義勇さんが初めてだ。会えない間の焼けつくような渇きも、満ち足りるという言葉の意味も、快楽を覚えさせるようなキスも全部この人が教えた。
だというのにわたしは、いまだにそれをうまく扱うこともできずこんな幼稚な反抗しかできないのだから嫌になる。
「余裕に見えるのか」
……見えないよ。
きつく抱き締められている腕の中でこんなにも速い鼓動が伝わってこないわけがない。だけどそれは義勇さんの内にあったもので、わたしが起こした波じゃないから。
「 」
なのに困ったようにわたしを呼ぶその声はいとも簡単に胸の内にさざ波を立てていく。ひたひたと爪先まで打ち寄せては水が低いところへ流れるのと同じくらい当たり前にわたしを連れ戻してしまうんだ。
「こっちを向いてくれ」
……ああ、もう、本当に。
結局今日もこうして言いなりになればこんなにも嬉しそうに青い瞳を潤ませるから飲み込まれてしまう。

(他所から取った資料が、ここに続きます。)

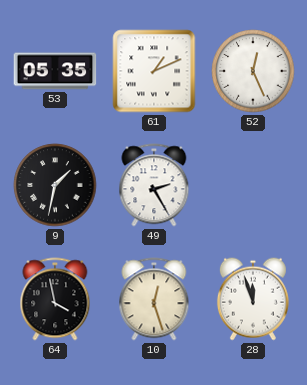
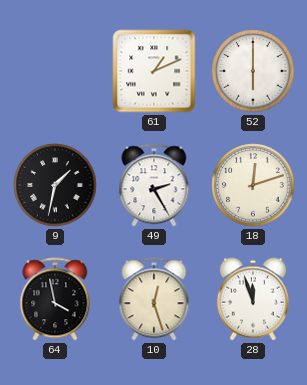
53: 05:35 -> none
52: 12:26 -> 6:00
18: none -> 12:12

息苦しさに空気を求めて喘げば、鼻先に優しい唇がそっと触れた。
「もう一度してもいいか」
だめだなんて言うはずがないとわかっているくせに判断をわたしに委ねてくるこの人は、やっぱり優しいのではなくてずるい人なのかもしれない。年も違うし経験値も違う。たとえこの先何度してもこの差は埋まらないんだろう。
それがちゃんと悔しいのに、なのに、自分から飛び込む勇気もこの青に溺れずに戯れる術も持たない今のわたしは、乞われるがままに瞼を閉じ、引き結んだ唇の合間を「入れてくれ」と言いたげになぞる舌先に観念するしかないみたいだ。